No administrator wants student anger directed towards them.

Sidenote: Back when I was in college in the 80’s students were angry at administration over the parking issue and the administration asked why students were not instead, protesting an outside cause like South Africa or the environment.
So I ask, did the Oberlin administration support the protests to keep the students from going after them?

I want to reply to my own post.

I found THIS article which goes along with what I was saying along with some background for the college, the town of Oberlin, and the county where it resides.

Some quotes:
"
A few years ago, they had students saying they wanted finals cancelled because they were protesting minority men being shot by police in nearby Cleveland; in Dec. of 2015, the school’s black student union published 14 pages of racial accusations against the school with 58 demands to fix them; and the school had students thinking that the sushi in their cafeteria was “cultural appropriation” and unfit for eating because of that.

Instead of the school telling their students, “You are all crazy, and get back to studying,” they took on the “these poor snowflakes need our support” attitude.

It was the tail wagging the dog in the end, and ended up how most things like that do.
"

Also according to the article students were angry about Trumps election and needed a way to vent:
"
From the beginning of this mess that Oberlin College found itself in, it was what they did not do which was the most egregious.
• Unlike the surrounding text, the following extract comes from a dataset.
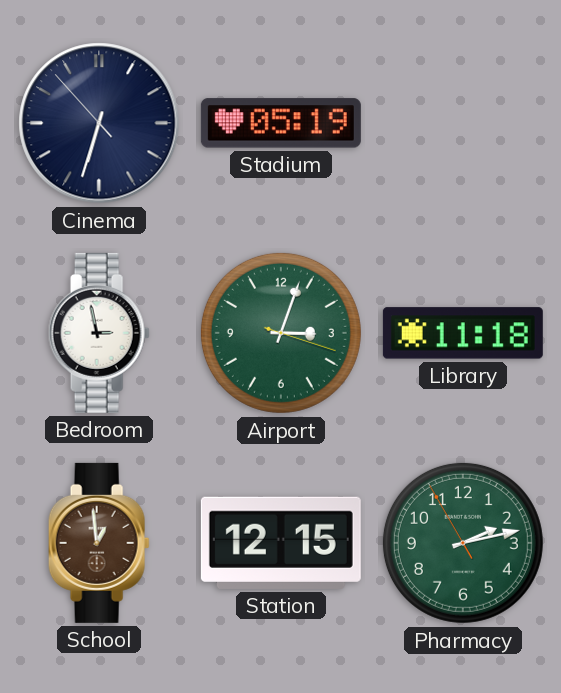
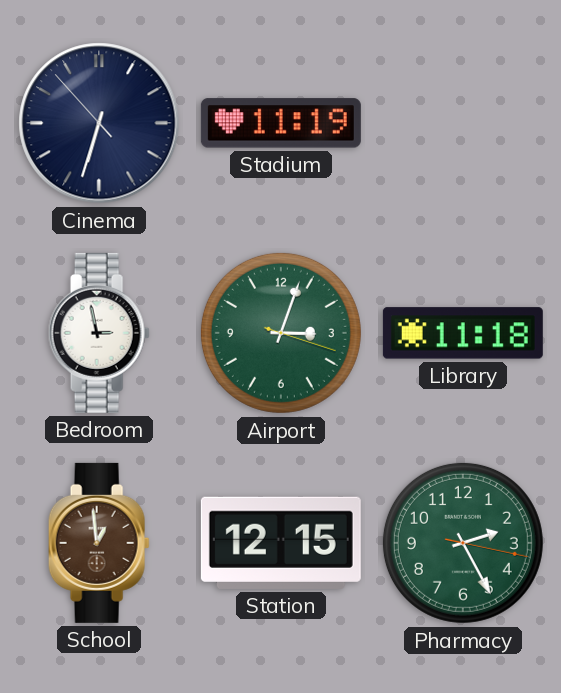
Stadium: 05:19 -> 11:19
Pharmacy: 2:12 -> 2:25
Their students were looking for some venting possibilities in the days after the Nov. 2016 presidential election, and the shoplifting case at Gibson’s was grabbed by the students as their symbolic protest expression of how they hated the world because of who was now president.

Instead of realizing that college students often do emotional and stupid things – especially when politics are involved – the Oberlin College administration added fuel to the fire. This is what the school president, Marvin Krislov, and dean of students, Meredith Raimondo, sent to students while the protests were still going on.
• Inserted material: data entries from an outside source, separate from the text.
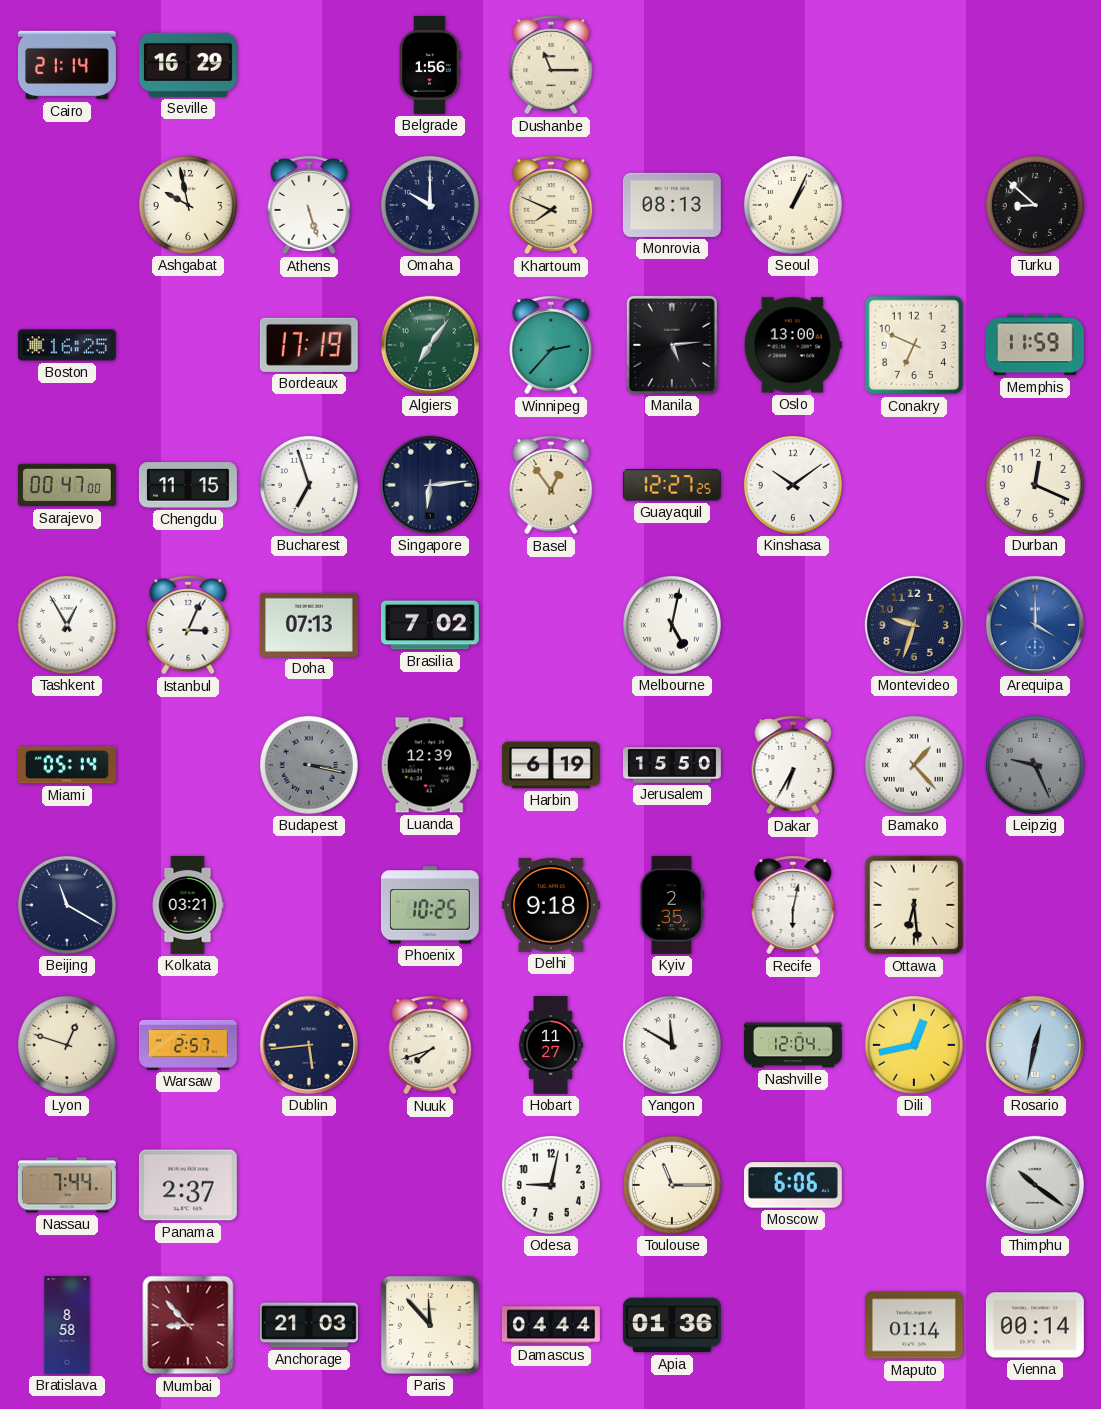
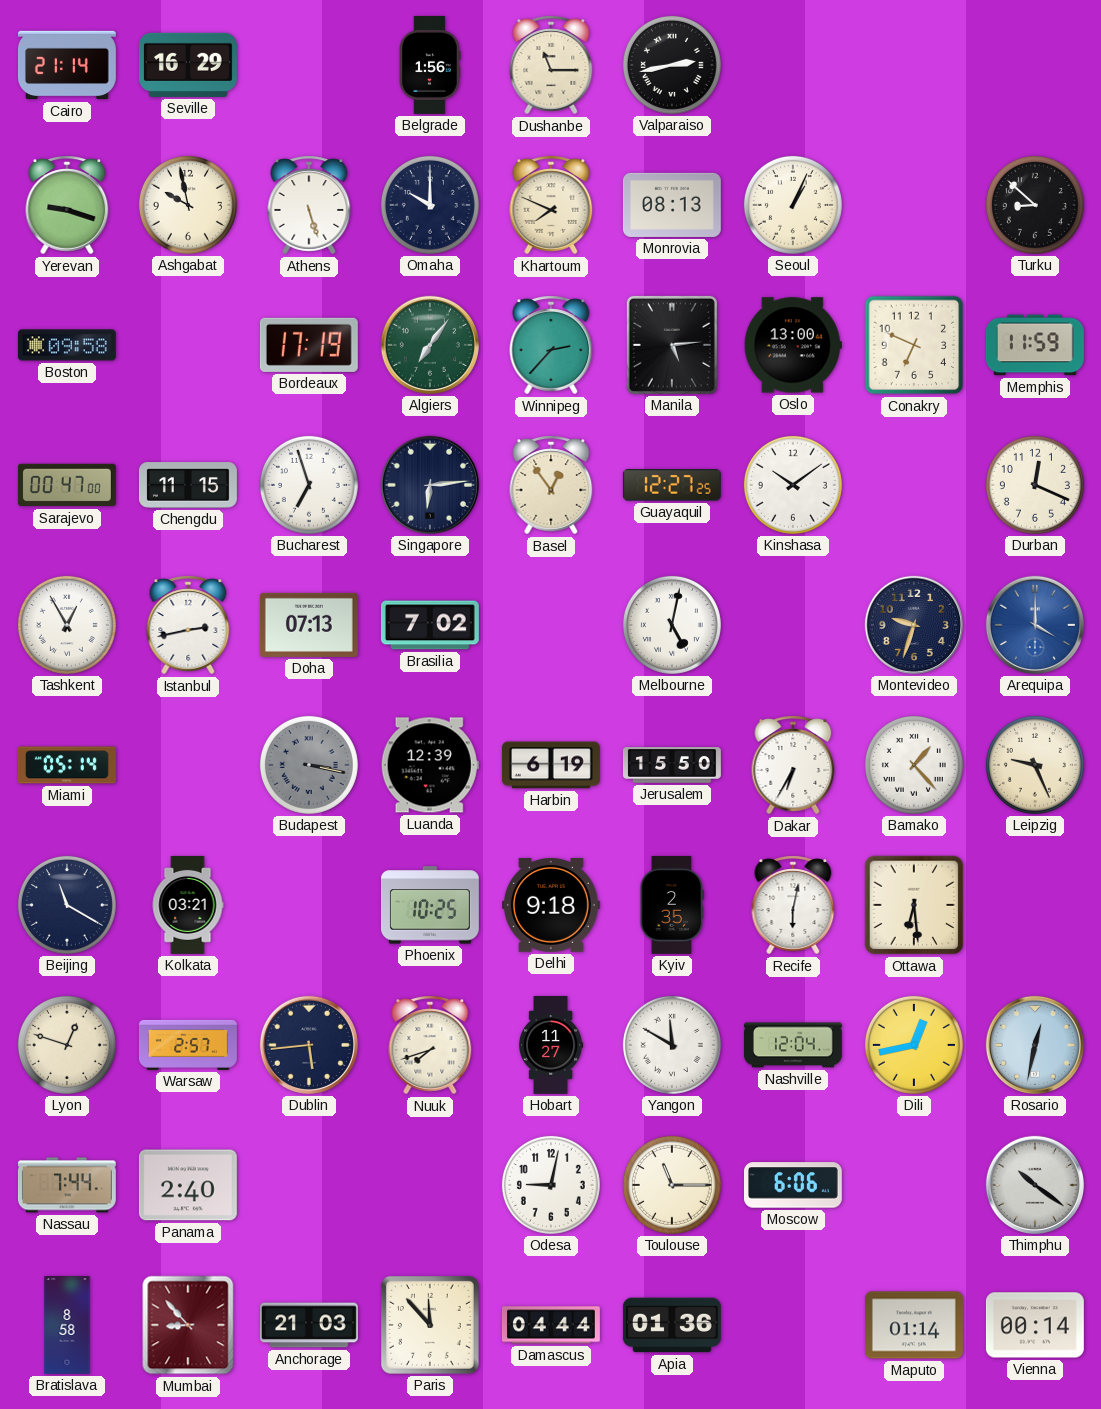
Valparaiso: none -> 2:43
Yerevan: none -> 9:18
Boston: 16:25 -> 09:58
Istanbul: 3:04 -> 2:43
Leipzig dial: grey -> cream
Panama: 2:37 -> 2:40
“This has been a difficult few days for our community, not simply because of the events at Gibson’s Bakery, but because of the fears and concerns that many are feeling in response to the outcome of the presidential election. We write foremost to acknowledge the pain and sadness that many of you are experiencing. We want you to know that the administration, faculty, and staff are here to support you as we work through this moment together.”

"

So a very good read.

How about you try using a site that’s a wee less partisan than “Legal Insurrection”? :dubious:

It’s hard to avoid Legal Insurrection as a cite here because they seemed to be the only folks with someone present reporting literally every day of the trial.
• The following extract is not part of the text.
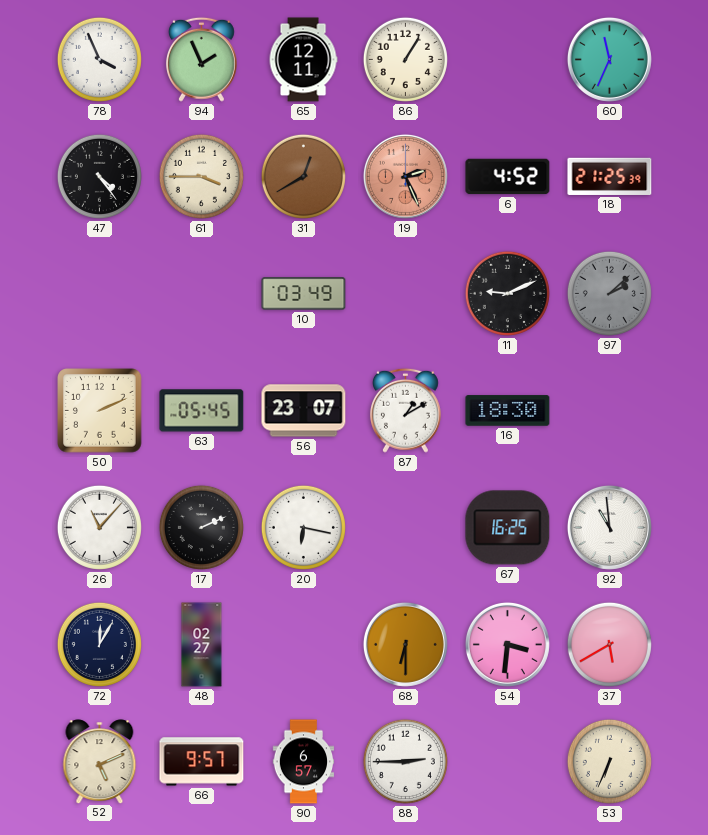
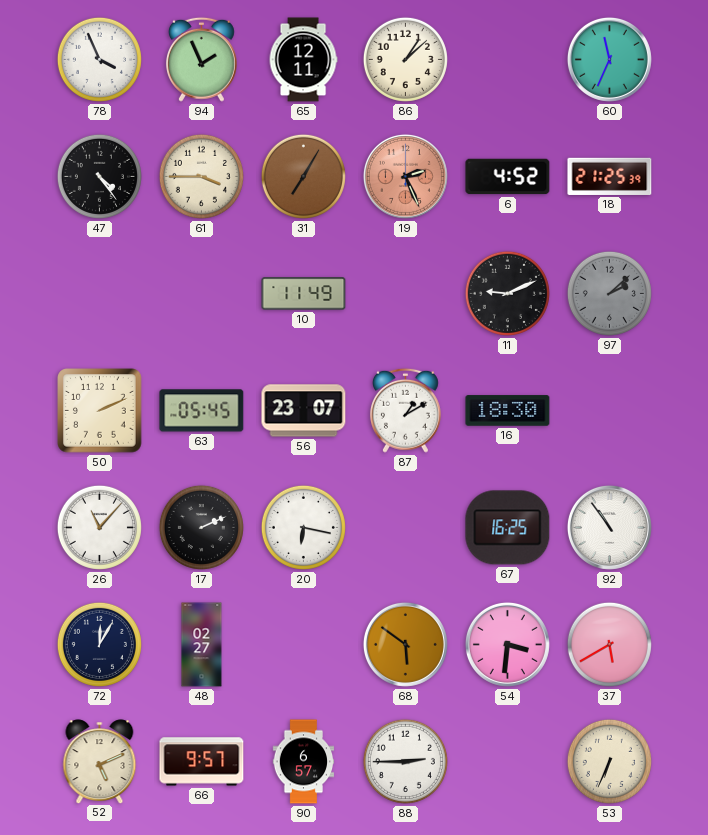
86: 1:05 -> 1:08
31: 12:40 -> 7:05
10: 03:49 -> 11:49
92: 10:59 -> 10:54
68: 6:30 -> 5:51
The quality of their commentary was not high.

But the reports also had plenty of direct quotes from the trial, and those direct cites (ignoring the lower quality commentary) seemed to strike other legal observers as extremely damning of Oberlin’s behavior, even regardless of the legal point of issue. Another lawyer I found commenting on the trial said something to the effect of “When the law isn’t on your side, argue the facts. And the facts here are so incredibly terrible for Oberlin that they should’ve settled.” My favorite example is when a former college security employee testified that a low-tier Oberlin admin present at the bakery protest told him to stop taking pictures, and threatened to key his car if he didn’t stop.

I don’t know much about defamation law, but there were just so fuckin many dipshit stories like that about the Oberlin admins, especially about the vice president of the college, like when they found her own email saying “Fuck them” and that she was tempted to “unleash the students”.

Regardless of the law (about which I know very little), the abject hatefulness and flagrant mendacity from the Oberlin admins could not have possibly been helpful to their case in front of a local jury. I don’t think the low-quality commentary from that website clouds how bad the college acted here.